Jello Biafra will not be quiet on GPS and the 'Police Truck' story

  • Is the story about the GPS true?
  • Worse, the "Police Truck" reference is true
Marc Broussely/GettyImages

The idea of Jello Biafra guiding you to your location seems hilariously ironic. Biafra is, of course, one of the best frontmen of any group ever, and he is a punk icon. He hasn't always been beloved, but for the most part, you don't have to guess what he was thinking.

But the idea of bringing an AI Jello Biafra voice on the road with you and on your phone seems, well...odd. Turns out there is a chance that the software for this exists, but the problem is that if you do have Biafra as the voice for your GPS, he doesn't stop talking. Like, ever.

According to a difficult-to-believe story from the Hard Times earlier this year (and well, of course, the story isn't true as the Hard Times is a punk Onion), a software engineer designed a Jello Biafra voice to tell you where to go and what to do. Literally. According to the story - and while it's fake, it is funny as heck - a driver used Biafra to get him where he was going but Jello Biafra's voice never shut off.

Jello Biafra on GPS is funny but the "Police Truck" story is not

The driver even took Biafra into a coffee shop with him but Biafra "started loudly proselytizing about ‘the cafe’s farcical fair trade pledge while stocking unethically-sourced Nestlé products.’" Funny.
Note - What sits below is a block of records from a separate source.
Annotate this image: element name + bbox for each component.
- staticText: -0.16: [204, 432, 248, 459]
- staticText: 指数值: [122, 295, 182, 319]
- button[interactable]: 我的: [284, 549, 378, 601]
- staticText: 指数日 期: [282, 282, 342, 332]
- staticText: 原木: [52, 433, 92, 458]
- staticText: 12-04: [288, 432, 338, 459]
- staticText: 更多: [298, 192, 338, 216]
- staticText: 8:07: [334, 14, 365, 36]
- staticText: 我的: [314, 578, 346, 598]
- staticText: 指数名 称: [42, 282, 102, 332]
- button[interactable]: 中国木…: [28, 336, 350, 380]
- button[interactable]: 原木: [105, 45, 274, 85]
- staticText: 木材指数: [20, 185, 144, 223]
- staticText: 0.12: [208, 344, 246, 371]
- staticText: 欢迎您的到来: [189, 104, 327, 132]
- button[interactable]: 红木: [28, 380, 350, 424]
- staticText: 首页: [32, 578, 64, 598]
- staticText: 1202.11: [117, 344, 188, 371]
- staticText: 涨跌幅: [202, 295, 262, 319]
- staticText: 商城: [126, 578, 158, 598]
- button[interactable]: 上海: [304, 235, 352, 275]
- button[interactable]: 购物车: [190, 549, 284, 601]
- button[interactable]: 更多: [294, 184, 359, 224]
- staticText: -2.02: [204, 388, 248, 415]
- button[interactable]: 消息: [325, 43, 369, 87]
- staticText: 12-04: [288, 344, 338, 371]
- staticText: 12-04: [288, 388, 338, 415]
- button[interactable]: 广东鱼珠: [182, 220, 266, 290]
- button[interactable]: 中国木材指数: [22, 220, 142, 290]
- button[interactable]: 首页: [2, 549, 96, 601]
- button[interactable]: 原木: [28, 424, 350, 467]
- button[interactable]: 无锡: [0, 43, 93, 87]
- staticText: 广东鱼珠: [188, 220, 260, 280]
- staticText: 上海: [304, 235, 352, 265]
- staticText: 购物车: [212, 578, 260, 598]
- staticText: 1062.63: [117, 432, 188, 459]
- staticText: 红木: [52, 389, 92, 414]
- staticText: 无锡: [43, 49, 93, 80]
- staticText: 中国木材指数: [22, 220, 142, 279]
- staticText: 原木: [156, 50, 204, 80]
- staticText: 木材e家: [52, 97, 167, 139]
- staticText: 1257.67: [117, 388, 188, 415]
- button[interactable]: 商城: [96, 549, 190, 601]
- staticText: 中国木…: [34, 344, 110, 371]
Only I guess the barista was attractive and Biafra became an embarrassment. Many punks see the real Jello Biafra in this light anyway.
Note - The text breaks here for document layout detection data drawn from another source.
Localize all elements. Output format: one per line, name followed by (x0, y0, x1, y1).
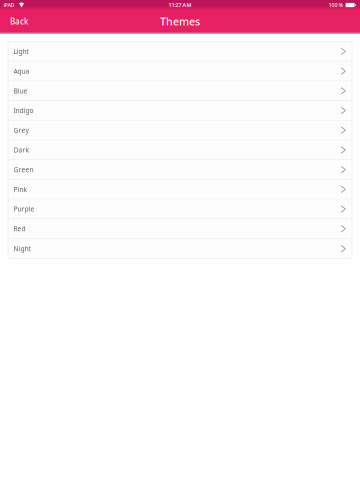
staticText: 11:27 AM (168, 2, 192, 9)
staticText: Aqua (14, 67, 30, 76)
staticText: Dark (14, 146, 30, 154)
button[interactable]: Aqua (8, 62, 352, 81)
staticText: Back (10, 16, 28, 27)
button[interactable]: Green (8, 160, 352, 180)
button[interactable]: Purple (8, 200, 352, 219)
button[interactable]: Pink (8, 180, 352, 200)
staticText: Green (14, 165, 34, 174)
staticText: Red (14, 224, 26, 233)
button[interactable]: Indigo (8, 101, 352, 121)
button[interactable]: Grey (8, 121, 352, 140)
staticText: Night (14, 244, 30, 253)
staticText: iPAD (3, 2, 14, 9)
button[interactable]: Night (8, 239, 352, 258)
button[interactable]: Blue (8, 81, 352, 101)
button[interactable]: Dark (8, 140, 352, 160)
button[interactable]: Red (8, 219, 352, 239)
staticText: Light (14, 47, 28, 56)
button[interactable]: Light (8, 42, 352, 62)
staticText: Indigo (14, 106, 34, 115)
staticText: Pink (14, 185, 28, 194)
staticText: Grey (14, 126, 28, 135)
staticText: Purple (14, 205, 34, 214)
staticText: 100 % (328, 2, 343, 9)
staticText: Themes (160, 14, 200, 28)
staticText: Blue (14, 86, 28, 95)
button[interactable]: Back (0, 10, 36, 33)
A worse story, because it is sadly true, is about the Dead Kennedy's song "Police Truck." The song references the alleged brutality of the Oakland police department in the 1970s and beyond. According to the song, police officers were get drunk and beat people up and do other more sirdid things.

Turns out the song was not only likely true but might have predicted a scandal that would occur at the Oakland police department in 2000 when an officer reported four other officers on offenses such as excessive force and planting evidence. This became national news and might have been the basis for the film Training Day, which starred Denzel Washington and Ethan Hawke. None of the officers ever went to jail, though the city of Oakland settled a monetary amount - worth $10.9 million - with the 119 plaintiffs that entered a case against the officers for their alleged crimes.

This ties into the Jello Biafra-penned "Police Truck" because the chorus of the song involves the words, "Ride/Ride/Oh, how we ride." The four officers accused of the crimes were known as the "Riders."